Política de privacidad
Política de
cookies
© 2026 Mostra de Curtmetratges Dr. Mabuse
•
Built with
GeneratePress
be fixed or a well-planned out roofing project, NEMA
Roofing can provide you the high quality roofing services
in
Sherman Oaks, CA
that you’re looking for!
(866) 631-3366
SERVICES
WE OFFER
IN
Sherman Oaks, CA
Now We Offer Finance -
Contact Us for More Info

==================================================

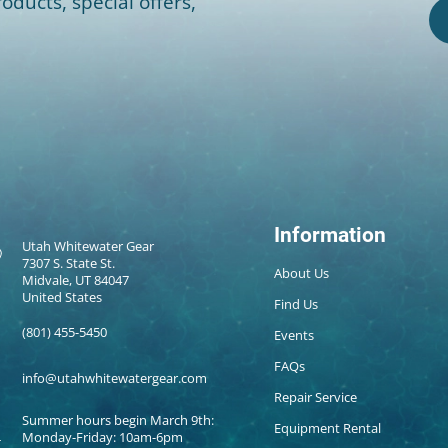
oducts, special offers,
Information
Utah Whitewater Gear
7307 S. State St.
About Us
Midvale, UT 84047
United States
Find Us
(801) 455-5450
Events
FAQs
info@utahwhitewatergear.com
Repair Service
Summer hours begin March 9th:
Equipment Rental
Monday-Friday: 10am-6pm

==================================================

Work item ->
Which lines above include the word "roofing"? Return each one.

Answer below ->
be fixed or a well-planned out roofing project, NEMA
Roofing can provide you the high quality roofing services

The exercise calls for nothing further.